Enigma Labs, a tech startup registered in Delaware, seeks to help facilitate investigations into unknown aerial phenomena by creating a repository of UFO sighting reports.
According to Bloomberg, such a repository would allow to crowdsource, catalog, and evaluate suspected UFO incidents, and to expose hoaxes, essentially allowing to separate the proverbial wheat from chaff.
“The internet is full of nonsense and it’s very hard to get good information,” Enigma Labs founder Alex Smith said, as quoted by the media outlet.
By implementing tools such as artificial intelligence and “every cutting-edge technology,” as Smith put it, Enigma will screen and verify suspected UFO sightings, using a veracity score system to rate them.
“Anything that is identifiable — we use our technology to screen that out,” Smith said. “We can be rational about what people are seeing and focus on those 1-5% that aren’t as identifiable.”

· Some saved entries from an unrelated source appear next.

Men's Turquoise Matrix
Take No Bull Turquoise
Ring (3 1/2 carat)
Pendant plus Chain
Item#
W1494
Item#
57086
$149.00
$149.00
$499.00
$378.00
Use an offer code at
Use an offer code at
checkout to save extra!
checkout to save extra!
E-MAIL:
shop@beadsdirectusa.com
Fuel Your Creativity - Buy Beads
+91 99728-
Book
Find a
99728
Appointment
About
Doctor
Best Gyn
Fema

The startup’s chief technology officer reportedly said that they have already initiated a private beta test of the project, and that they intend to launch a public iPhone app in the fall.
Harvard University astronomer Avi Loeb, however, reportedly suggested that obtaining high-resolution images may be somewhat problematic for Enigma, since even if one has “a million cellphone images, they will always be blurry, because the cameras are not great.”
“The cameras cannot resolve an object at a distance of mile and that’s why you need telescopes,” he remarked.